EXERCISE: Locate every line in the records below that contains the word "ηγέτες", and copy each one.
——————————
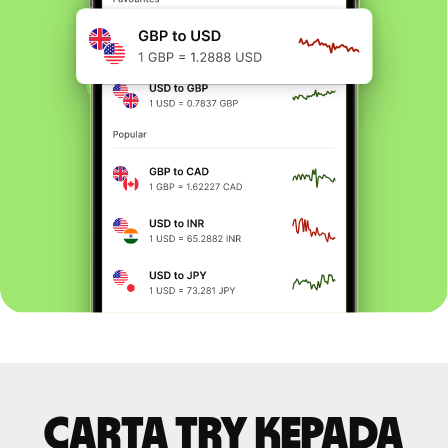
Carta TRY kepada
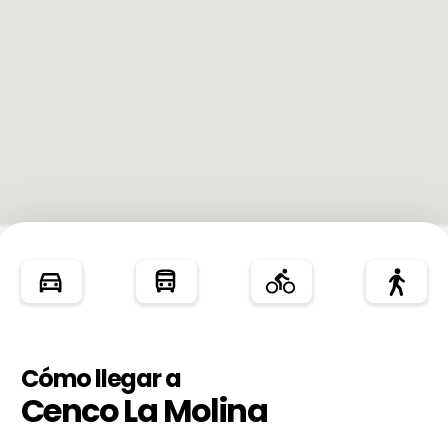
Cómo llegar a
Cenco La Molina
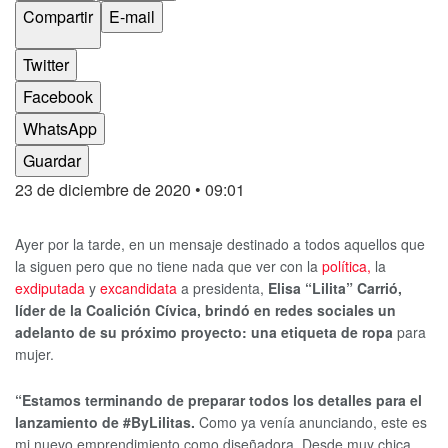
Compartir
E-mail
Twitter
Facebook
WhatsApp
Guardar
23 de diciembre de 2020
• 09:01
Ayer por la tarde, en un mensaje destinado a todos aquellos que
la siguen pero que no tiene nada que ver con la
política,
la
exdiputada
y
excandidata
a presidenta,
Elisa “Lilita” Carrió,
líder de la Coalición Cívica, brindó en redes sociales un
adelanto de su próximo proyecto: una etiqueta de ropa
para
mujer.
“Estamos terminando de preparar todos los detalles para el
lanzamiento de #ByLilitas.
Como ya venía anunciando, este es
mi nuevo emprendimiento como diseñadora. Desde muy chica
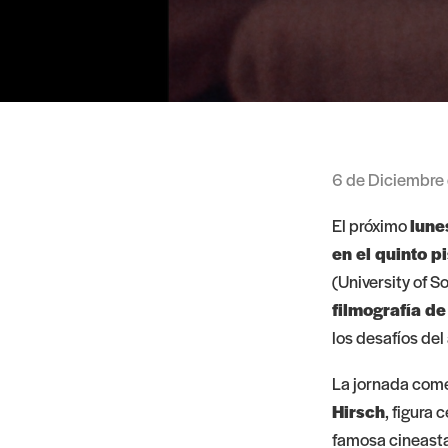
6 de Diciembre
El próximo
lune
en el quinto p
(University of S
filmografía de
los desafíos del
La jornada come
Hirsch
, figura
famosa cineasta 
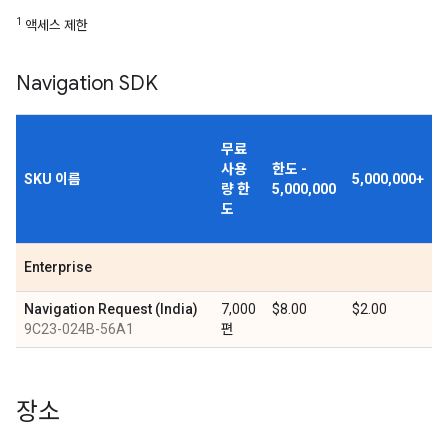
1
액세스 제한
Navigation SDK
무료
사용
한도 -
SKU 이름
5,000,000+
량 한
5,000,000
도
Enterprise
Navigation Request (India)
7,000
$8.00
$2.00
9C23-024B-56A1
편
장소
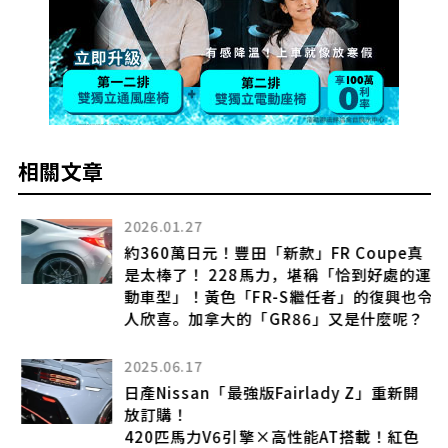
相關文章
2026.01.27
約360萬日元！豐田「新款」FR Coupe真
匹
是太棒了！ 228馬力，堪稱「恰到好處的運
！
動車型」！黃色「FR-S繼任者」的復興也令
人欣喜。加拿大的「GR86」又是什麼呢？
2025.06.17
日產Nissan「最強版Fairlady Z」重新開
小
放訂購！
420匹馬力V6引擎×高性能AT搭載！紅色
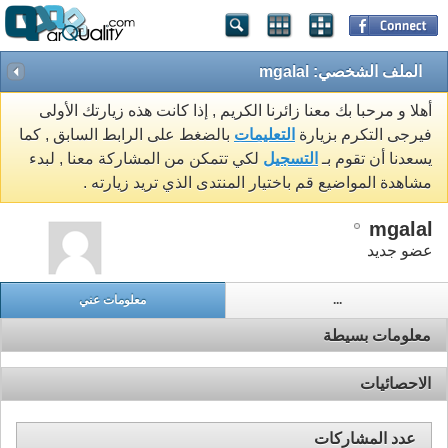
الملف الشخصي: mgalal
أهلا و مرحبا بك معنا زائرنا الكريم , إذا كانت هذه زيارتك الأولى
فيرجى التكرم بزيارة
التعليمات
بالضغط على الرابط السابق , كما
يسعدنا أن تقوم بـ
التسجيل
لكي تتمكن من المشاركة معنا , لبدء
مشاهدة المواضيع قم باختيار المنتدى الذي تريد زيارته .
mgalal
عضو جديد
...
معلومات عني
معلومات بسيطة
الاحصائيات
عدد المشاركات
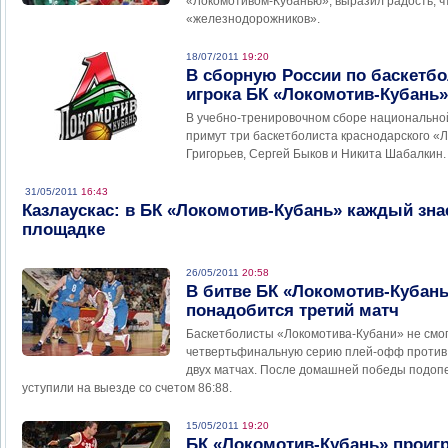
«Локомотивом-Кубанью», выразил радость, ч
«железнодорожников».
18/07/2011
19:20
В сборную России по баскетб
игрока БК «Локомотив-Кубань»
В учебно-тренировочном сборе национально
примут три баскетболиста краснодарского «
Григорьев, Сергей Быков и Никита Шабалкин.
31/05/2011
16:43
Казлаускас: в БК «Локомотив-Кубань» каждый знае
площадке
26/05/2011
20:58
В битве БК «Локомотив-Кубань
понадобится третий матч
Баскетболисты «Локомотива-Кубани» не смог
четвертьфинальную серию плей-офф против 
двух матчах. После домашней победы подоп
уступили на выезде со счетом 86:88.
15/05/2011
19:20
БК «Локомотив-Кубань» проиг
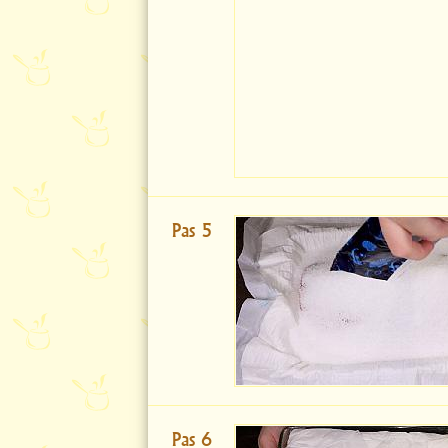
Pas 5
Pas 6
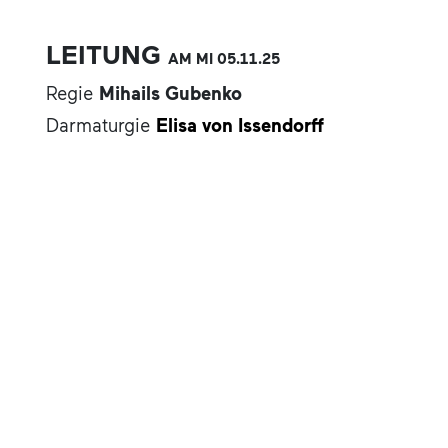
LEITUNG
AM MI
05.11.
25
Regie
Mihails Gubenko
Darmaturgie
Elisa von Issendorff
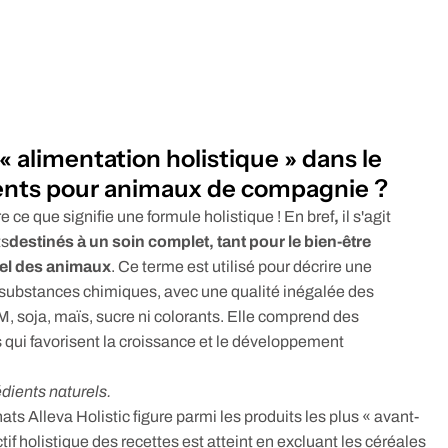
 alimentation holistique » dans le
ents pour animaux de compagnie ?
ce que signifie une formule holistique ! En bref
,
il s'agit
ts
destinés à un soin complet, tant pour le bien-être
el des animaux
. Ce terme est utilisé pour décrire une
 substances chimiques, avec une qualité inégalée des
 soja, maïs, sucre ni colorants. Elle comprend des
 qui favorisent la croissance et le développement
dients naturels.
chats
Alleva Holistic
figure parmi les produits les plus « avant-
tif holistique des recettes est atteint en excluant les céréales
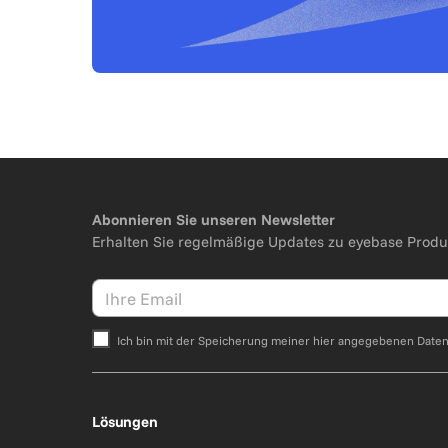
Abonnieren Sie unseren Newsletter
Erhalten Sie regelmäßige Updates zu eyebase Produ
Ich bin mit der Speicherung meiner hier angegebenen Date
Bitte nicht ausfüllen.
Lösungen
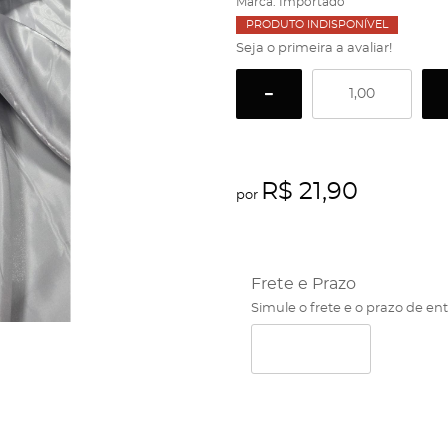
Marca:
Importado
PRODUTO INDISPONÍVEL
Seja o primeira a avaliar!
R$ 21,90
por
Frete e Prazo
Simule o frete e o prazo de en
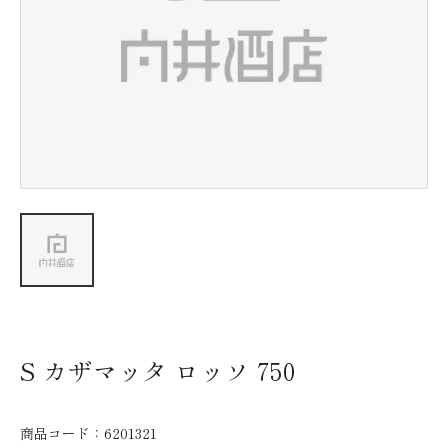
新着情報
会社情報
採用情報
お問い合わせ
S カザマッタ ロッソ 750
商品コード：
6201321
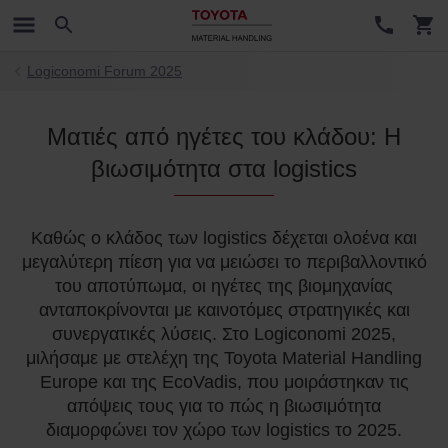
Logiconomi Forum 2025
Ματιές από ηγέτες του κλάδου: Η
βιωσιμότητα στα logistics
Καθώς ο κλάδος των logistics δέχεται ολοένα και
μεγαλύτερη πίεση για να μειώσει το περιβαλλοντικό
του αποτύπωμα, οι ηγέτες της βιομηχανίας
ανταποκρίνονται με καινοτόμες στρατηγικές και
συνεργατικές λύσεις. Στο Logiconomi 2025,
μιλήσαμε με στελέχη της Toyota Material Handling
Europe και της EcoVadis, που μοιράστηκαν τις
απόψεις τους για το πώς η βιωσιμότητα
διαμορφώνει τον χώρο των logistics το 2025.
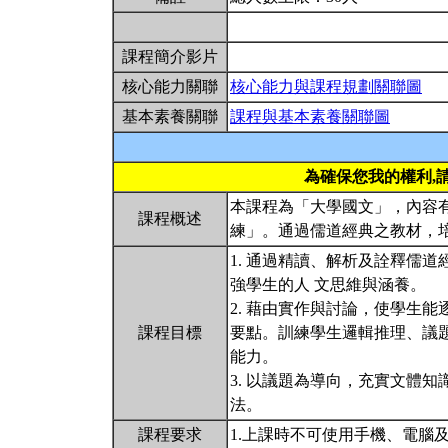
課程簡介影片
核心能力關聯
核心能力與課程規劃關聯圖
基本素養關聯
課程與基本素養關聯圖
為確保您我的權利,
本課程為「大學國文」，內容
課程概述
練」。通過儒道經典之教材，
1. 通過精讀、解析及詮釋儒
強學生的人 文思維與涵養。
2. 藉由實作與討論，使學生
課程目標
要點。訓練學生邏輯推理、議
能力。
3. 以議題為導向，充實文體
法。
課程要求
1.上課時不可使用手機、電腦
——————————
ANSWER BELOW:
Ματιές από ηγέτες του κλάδου: Η
του αποτύπωμα, οι ηγέτες της βιομηχανίας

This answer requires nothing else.